Geçen yıl 78 genç kabul edildi

Geçen yıl Türkiye’nin dört bir yanından 4 bini aşkın gencin başvurduğu Discover Genç Yetenek Programı’na 34 farklı üniversiteden 78 genç kabul edildi. Programa katılanların %63’ünü kadın çalışanlar oluşturdu. Genç Discover’ların %50’si ticari, %36’sı teknoloji, %14’ü de kurumsal ekiplerde kariyer yolculuklarına başladı.

Tüm Vodafone ülkelerinde uygulanıyor

Discover Genç Yetenek Programı; üniversite 4. sınıf öğrencileri, yeni mezunlar ve en fazla bir yıl tam zamanlı iş tecrübesi bulunanlar için özel hazırlanmış bir kariyer programı. Tüm Vodafone ülkelerinde uygulanan, adayların aynı standart işe alım sürecinden geçtiği bu global program kapsamında, Vodafone bünyesine katılan genç yetenekler için yoğun bir eğitim ve gelişim programı uygulanıyor. Gençler, ilk yıl farklı bölümlerde iki rotasyon yaparak hem teknoloji/telekomünikasyon sektörünü, hem de Vodafone’u yakından tanıma ve kariyerlerine daha bilinçli tercihler yaparak başlama imkânı buluyorlar. Vodafone içinde yayınlanan ilanlar aracılığıyla farklı lokal ve global fırsatları değerlendirebiliyorlar.

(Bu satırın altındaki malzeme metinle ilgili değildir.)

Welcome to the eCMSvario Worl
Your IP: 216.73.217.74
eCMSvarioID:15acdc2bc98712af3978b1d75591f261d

Tüm birimlerde çalışıyorlar

Genç Discover’lar, bakış açılarını ve dinamizmlerini organizasyonun tüm birimlerine yansıtmaları amacıyla şirketin neredeyse tüm fonksiyonlarında konumlandırılıyor. Buna göre, şirketin satış, pazarlama, teknoloji, finans, insan kaynakları fonksiyonlarında tam zamanlı çalışma imkânına sahip oluyor. Özellikle organizasyondaki dijital rollerde ve yeni iş kollarını oluşturan ekiplerde Discover’lara yer veriliyor. 

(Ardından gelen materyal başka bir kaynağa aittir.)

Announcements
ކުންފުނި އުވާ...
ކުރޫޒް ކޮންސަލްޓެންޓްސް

Beceri odaklı yaklaşım uygulanıyor

Discover Genç Yetenek Programı kapsamında son 3 yıldır beceri odaklı yaklaşım uygulanıyor. “Kendine yatırım yap, yeni fikirler üret, dene-yanıl, sorgula” anlayışına dayanan beceri odaklı yaklaşımla yarattığı uzmanlık patikalarının rotasyon ve eğitimlerle zenginleştiği bir program tasarlayan Vodafone, çalışanların kendilerini farklı açılardan geliştirebilmesi için zaten bildiklerinin üstüne yeni bilgiler ekleyebilecekleri eğitim programları, yeniden beceri kazanma ve beceride derinleşme patikaları sunuyor. Bu kapsamda bu yıl da yeni mezunların beceri kazanması için 7 patika içinde 7 farklı gelişim yolculuğu, bu yolculuk boyunca 2 farklı rotasyon sunulacak.